[Tarantool-patches] [PATCH luajit v1 02/11] utils: introduce leb128 reader and writer
Igor Munkin
imun at tarantool.org
Mon Dec 21 01:44:33 MSK 2020
Sergey,
Thanks for the patch! Please, consider the comments below.
On 16.12.20, Sergey Kaplun wrote:
> This patch introduces module for reading and writing leb128 compression.
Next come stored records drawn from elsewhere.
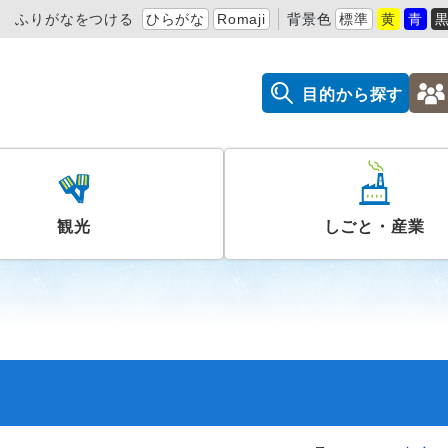
ふりがなをつける
ひらがな
Romaji
背景色
標準
黄
青
目的から探す
観光
しごと・産業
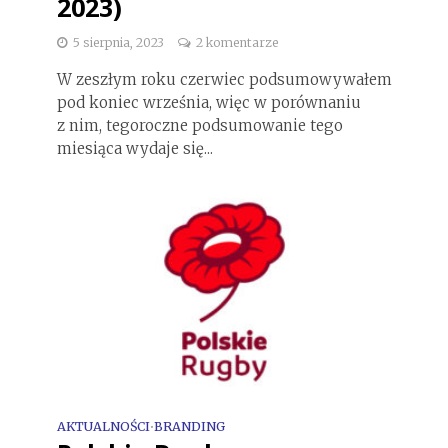
2023)
5 sierpnia, 2023
2 komentarze
W zeszłym roku czerwiec podsumowywałem
pod koniec września, więc w porównaniu
z nim, tegoroczne podsumowanie tego
miesiąca wydaje się...
AKTUALNOŚCI
BRANDING
•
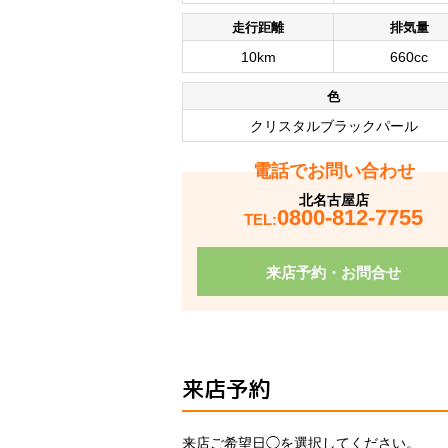
走行距離
排気量
10km
660cc
色
クリスタルブラックパール
電話でお問い合わせ
北名古屋店
0800-812-7755
TEL:
来店予約・お問合せ
来店予約
来店ご希望日◯を選択してください。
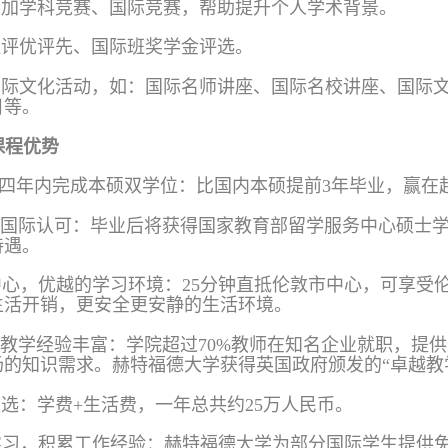
荐参加学科竞赛、国际竞赛，帮助提升个人学术背景。
班评优评先、国际班奖学金评选。
类国际文化活动，如：国际名师讲座、国际名校讲座、国际
目等。
课程优势
，四年内完成本硕双学位：比国内本硕提前3年毕业，赢在
证，国际认可：毕业后将获得国家教育部留学服务中心硕士
待遇。
中心，优越的学习环境：25分钟直抵伦敦市中心，可享受
生活开销，更安全更安静的生活环境。
，教学经验丰富：学院超过70%教师在知名企业就职，提
场的知识需求。赫特福德大学获
得英国政府颁发的
“卓越教
之选：学费+生活费，一年总共约25万人民币。
国实习，积累工作经验：赫特福德大学为部分国际学生提供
> It will be used for streaming profiling events writing, that will be
> added at the next patches.
>
> Part of tarantool/tarantool#5442
> ---
> src/Makefile | 5 +-
> src/Makefile.dep | 1 +
> src/utils/leb128.c | 124 +++++++++++++++++++++++++++++++++++++++++++++
> src/utils/leb128.h | 55 ++++++++++++++++++++
> 4 files changed, 183 insertions(+), 2 deletions(-)
> create mode 100644 src/utils/leb128.c
> create mode 100644 src/utils/leb128.h
>
> diff --git a/src/Makefile b/src/Makefile
> index caa49f9..be7ed95 100644
> --- a/src/Makefile
> +++ b/src/Makefile
Please, adjust these changes considering the comments to the first
patch. I propose to use either <lj_utils.*> or <lj_utils_leb128.*> for
the name.
> @@ -468,6 +468,7 @@ endif
<snipped>
> diff --git a/src/utils/leb128.c b/src/utils/leb128.c
> new file mode 100644
> index 0000000..921e5bc
> --- /dev/null
> +++ b/src/utils/leb128.c
> @@ -0,0 +1,124 @@
> +/*
> +** Working with LEB128/ULEB128 encoding.
> +**
> +** Major portions taken verbatim or adapted from the LuaVela.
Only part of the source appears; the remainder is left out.